Comics as sites of religion

A brand-new comic book museum in Groningen and in Noordwijk aan Zee, in-depth reviews of graphic novels in quality newspapers, successful film adaptations of American comics in cinemas, on Netflix (Preacher) and Disney+ (Moon Knight). The comic book medium is in the spotlight, thriving both on the Web and in book form, as "seventh art" and as entertainment. Less well known is its multifaceted relationship with religion. Sociologist of religion Kees de Groot, who previously revealed the Catholic background of Tintin, provides a systematic overview of this in an entertaining volume entitled Comics, Culture and Religion. Faith Imagined.

’While research on religion in movies has been going on for some time, this is the first publication to convincingly show not only how religions interact with comics, but also what comics do with religion, and how comics have significance for rituals, ethics and meaning. It becomes clear that you cannot avoid comics if you want to understand how religion functions in today’s mediated world,’ De Groot said. An extensive palette is covered, including Christianity, Islam, Judaism, Hinduism, Japanese religions and Zoroastrianism. But there is also attention to other depictions of "the sacred," as in Maus, the acclaimed graphic novel about memories of the Shoah. 

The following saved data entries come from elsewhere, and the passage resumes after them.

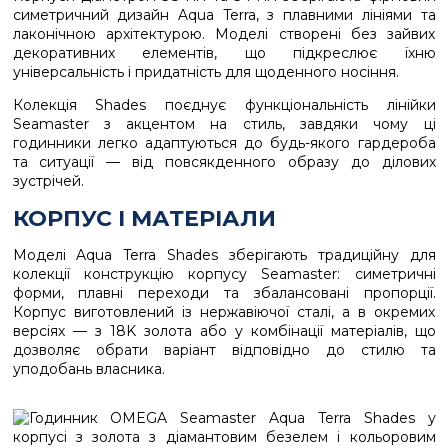
симетричний дизайн Aqua Terra, з плавними лініями та
лаконічною архітектурою. Моделі створені без зайвих
декоративних елементів, що підкреслює їхню
універсальність і придатність для щоденного носіння.
Колекція Shades поєднує функціональність лінійки
Seamaster з акцентом на стиль, завдяки чому ці
годинники легко адаптуються до будь-якого гардероба
та ситуації — від повсякденного образу до ділових
зустрічей.
КОРПУС І МАТЕРІАЛИ
Моделі Aqua Terra Shades зберігають традиційну для
колекції конструкцію корпусу Seamaster: симетричні
форми, плавні переходи та збалансовані пропорції.
Корпус виготовлений із нержавіючої сталі, а в окремих
версіях — з 18K золота або у комбінації матеріалів, що
дозволяє обрати варіант відповідно до стилю та
уподобань власника.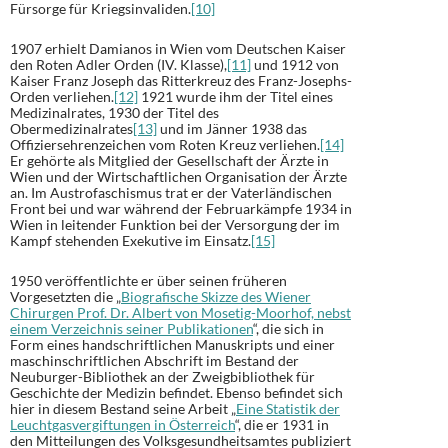
Fürsorge für Kriegsinvaliden.
[10]
1907 erhielt Damianos in Wien vom Deutschen Kaiser
den Roten Adler Orden (IV. Klasse),
[11]
und 1912 von
Kaiser Franz Joseph das Ritterkreuz des Franz-Josephs-
Orden verliehen.
[12]
1921 wurde ihm der Titel eines
Medizinalrates, 1930 der Titel des
Obermedizinalrates
[13]
und im Jänner 1938 das
Offiziersehrenzeichen vom Roten Kreuz verliehen.
[14]
Er gehörte als Mitglied der Gesellschaft der Ärzte in
Wien und der Wirtschaftlichen Organisation der Ärzte
an. Im Austrofaschismus trat er der Vaterländischen
Front bei und war während der Februarkämpfe 1934 in
Wien in leitender Funktion bei der Versorgung der im
Kampf stehenden Exekutive im Einsatz.
[15]
1950 veröffentlichte er über seinen früheren
Vorgesetzten die „
Biografische Skizze des Wiener
Chirurgen Prof. Dr. Albert von Mosetig-Moorhof, nebst
einem Verzeichnis seiner Publikationen
“, die sich in
Form eines handschriftlichen Manuskripts und einer
maschinschriftlichen Abschrift im Bestand der
Neuburger-Bibliothek an der Zweigbibliothek für
Geschichte der Medizin befindet. Ebenso befindet sich
hier in diesem Bestand seine Arbeit „
Eine Statistik der
Leuchtgasvergiftungen in Österreich
“, die er 1931 in
den Mitteilungen des Volksgesundheitsamtes publiziert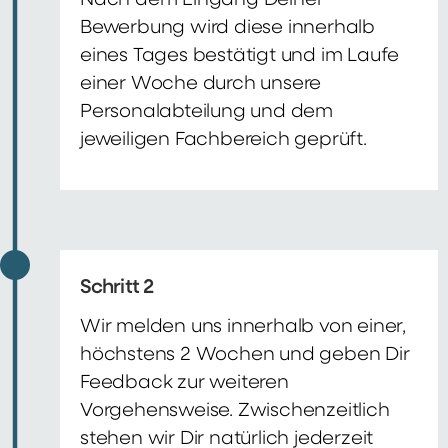
Nach dem Eingang Deiner
Bewerbung wird diese innerhalb
eines Tages bestätigt und im Laufe
einer Woche durch unsere
Personalabteilung und dem
jeweiligen Fachbereich geprüft.
Schritt 2
Wir melden uns innerhalb von einer,
höchstens 2 Wochen und geben Dir
Feedback zur weiteren
Vorgehensweise. Zwischenzeitlich
stehen wir Dir natürlich jederzeit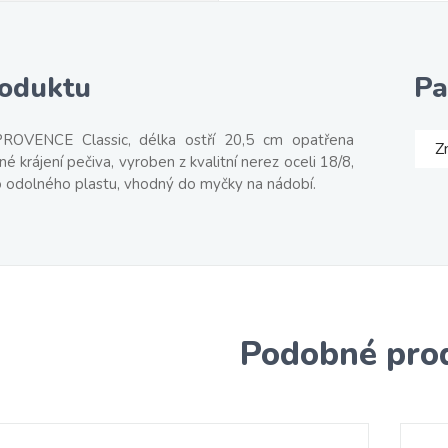
roduktu
Pa
ROVENCE Classic, délka ostří 20,5 cm opatřena
Z
é krájení pečiva, vyroben z kvalitní nerez oceli 18/8,
ho odolného plastu, vhodný do myčky na nádobí.
Podobné pro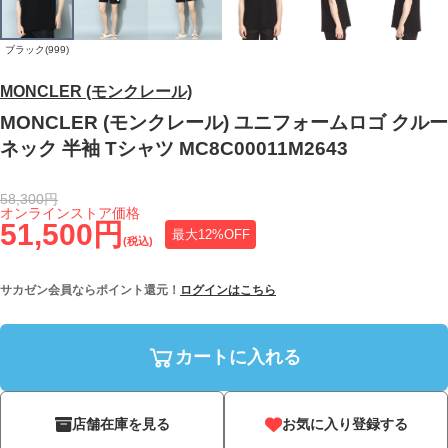
ブラック(999)
MONCLER (モンクレール)
MONCLER (モンクレール) ユニフォームロゴ クルー
ネック 半袖 Tシャツ MC8C00011M2643
58,300円
オンラインストア価格
51,500円
最大12%OFF
(税込)
サカゼン会員ならポイント還元！
ログインはこちら
カートに入れる
店舗在庫を見る
お気に入り登録する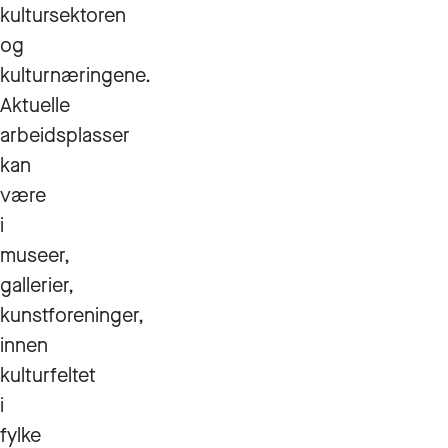
kultursektoren
og
kulturnæringene.
Aktuelle
arbeidsplasser
kan
være
i
museer,
gallerier,
kunstforeninger,
innen
kulturfeltet
i
fylke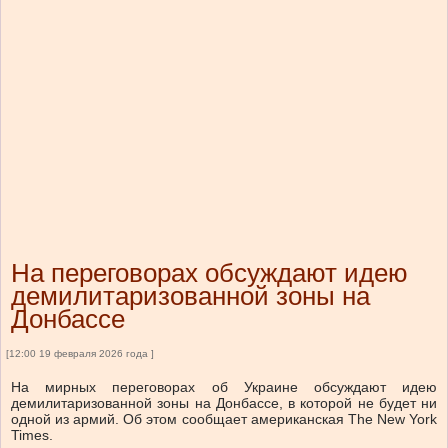
На переговорах обсуждают идею
демилитаризованной зоны на
Донбассе
[12:00 19 февраля 2026 года ]
На мирных переговорах об Украине обсуждают идею
демилитаризованной зоны на Донбассе, в которой не будет ни
одной из армий. Об этом сообщает американская The New York
Times.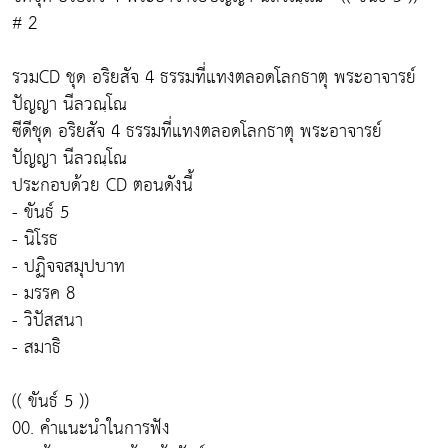
# 2
รวมCD ชุด อริยสัจ 4 ธรรมที่แทงตลอดโลกธาตุ พระอาจารย์
ปัญญา นีลวณฺโณ
ซีดีชุด อริยสัจ 4 ธรรมที่แทงตลอดโลกธาตุ พระอาจารย์
ปัญญา นีลวณฺโณ
ประกอบด้วย CD ตอนดังนี้
- ขันธ์ 5
- นิโรธ
- ปฏิจจสมุปบาท
- มรรค 8
- วิปัสสนา
- สมาธิ
(( ขันธ์ 5 ))
00. คำแนะนำในการฟัง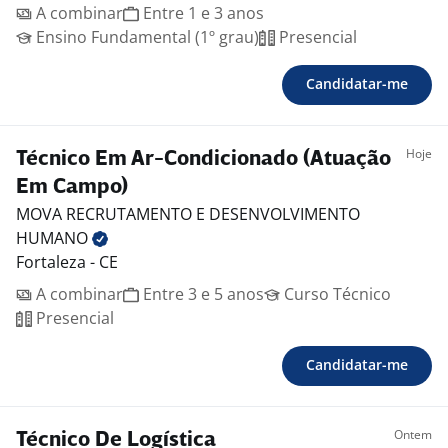
A combinar
Entre 1 e 3 anos
Ensino Fundamental (1º grau)
Presencial
Candidatar-me
Hoje
Técnico Em Ar-Condicionado (Atuação
Em Campo)
MOVA RECRUTAMENTO E DESENVOLVIMENTO
HUMANO
Fortaleza - CE
A combinar
Entre 3 e 5 anos
Curso Técnico
Presencial
Candidatar-me
Ontem
Técnico De Logística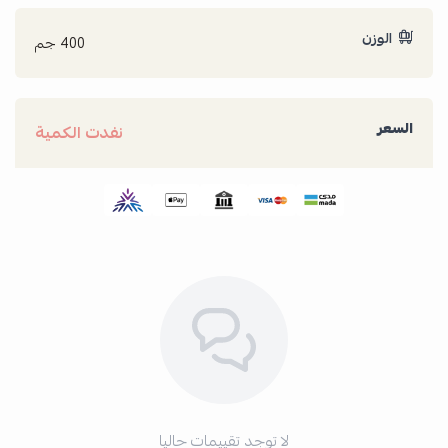
الوزن
400 جم
السعر
نفدت الكمية
لا توجد تقييمات حاليا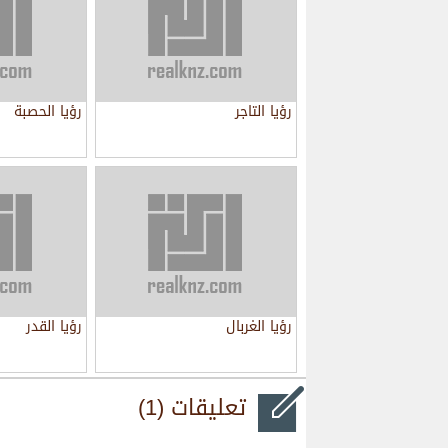
رؤيا التاجر
رؤيا الحصبة
رؤيا الغربال
رؤيا القدر
تعليقات (1)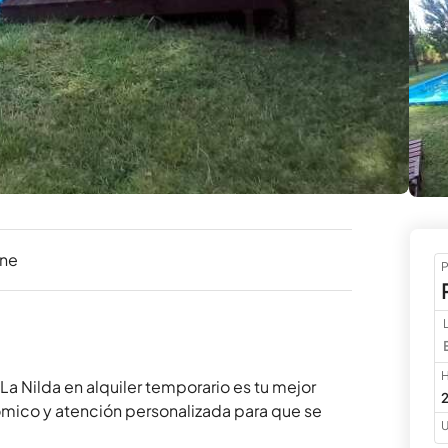
ine
P
H
La Nilda en alquiler temporario es tu mejor 
2
nómico y atención personalizada para que se 
U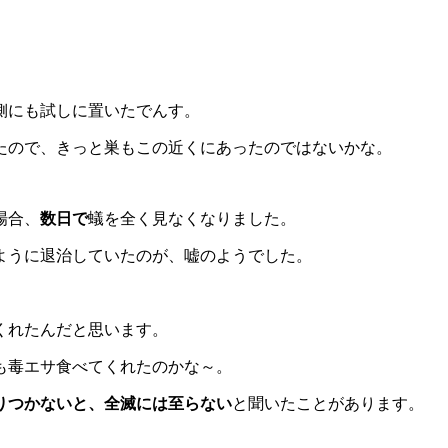
側にも試しに置いたでんす。
たので、きっと巣もこの近くにあったのではないかな。
場合、
数日で
蟻を全く見なくなりました。
ように退治していたのが、嘘のようでした。
くれたんだと思います。
も毒エサ食べてくれたのかな～。
りつかないと、全滅には至らない
と聞いたことがあります。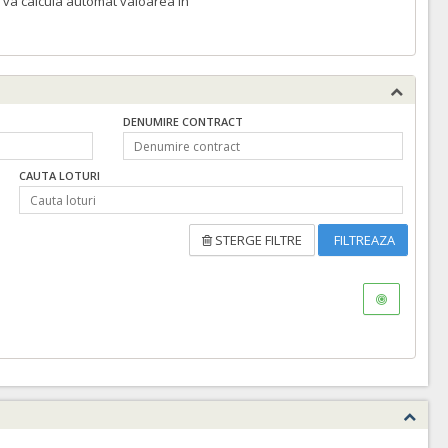
 va calcula automat valoarea in
DENUMIRE CONTRACT
CAUTA LOTURI
STERGE FILTRE
FILTREAZA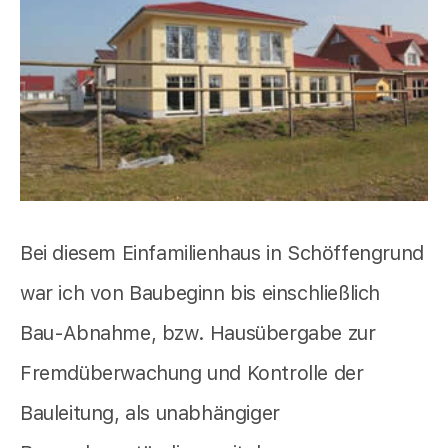
Bei diesem Einfamilienhaus in Schöffengrund
war ich von Baubeginn bis einschließlich
Bau-Abnahme, bzw. Hausübergabe zur
Fremdüberwachung und Kontrolle der
Bauleitung, als unabhängiger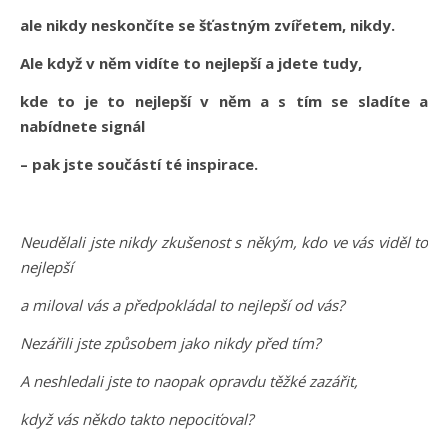
ale nikdy neskončíte se šťastným zvířetem, nikdy.
Ale když v něm vidíte to nejlepší a jdete tudy,
kde to je to nejlepší v něm a s tím se sladíte a
nabídnete signál
– pak jste součástí té inspirace.
Neudělali jste nikdy zkušenost s někým, kdo ve vás viděl to
nejlepší
a miloval vás a předpokládal to nejlepší od vás?
Nezářili jste způsobem jako nikdy před tím?
A neshledali jste to naopak opravdu těžké zazářit,
když vás někdo takto nepociťoval?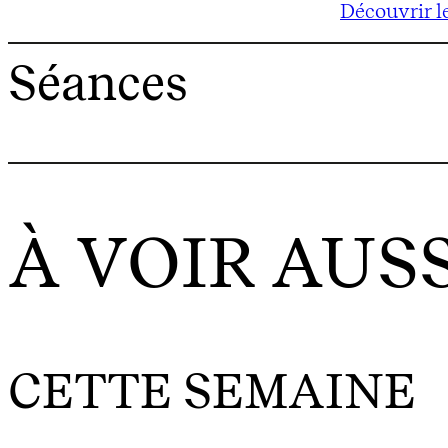
Découvrir l
Séances
À VOIR AUSS
CETTE SEMAINE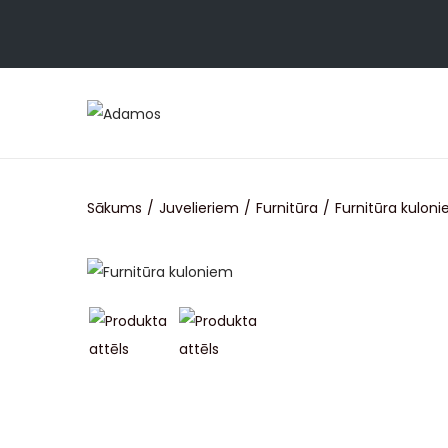
Sākums
/
Juvelieriem
/
Furnitūra
/
Furnitūra kulon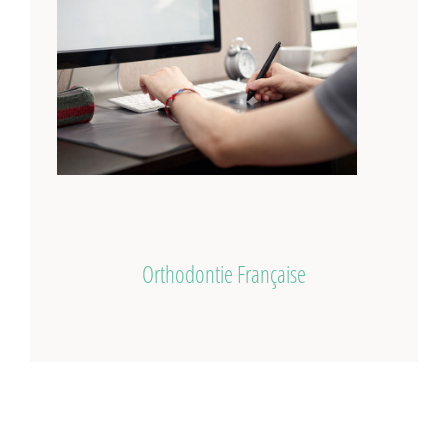
Orthodontie Française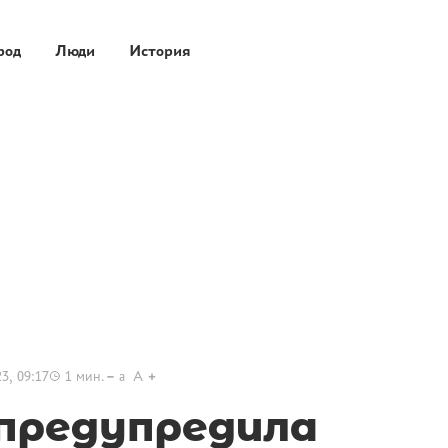
род
Люди
История
3, 09:17
1
мин.
a
A
предупредила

Religion and comics intertwined

International scholars show in fourteen chapters how religion and comics are intertwined in Europe, how religion and comics are intertwined in Europe, India, Iran, Japan and the United States. The volume opens rather innocently with a content analysis of comics used in children’s catechesis, but quickly switches gears to a feat of moral panic in the United States where a comic about Jesus and a superhero is cancelled via the Fox News site. 

A review of the graphic novel Habibi argues that in this beautiful love story there is a rather convulsive attempt to put a kinder face on Islam. Based on field research in Japan, it shows what the mass visits to places featured in manga and anime (Japanese comics and animated films) has to do with traditional pilgrimage. Interviews with adult comic book readers during the pandemic show how comics have a place in everyday life. It also considers what we can learn from comics about religion and culture, and how comics can and cannot be used in education.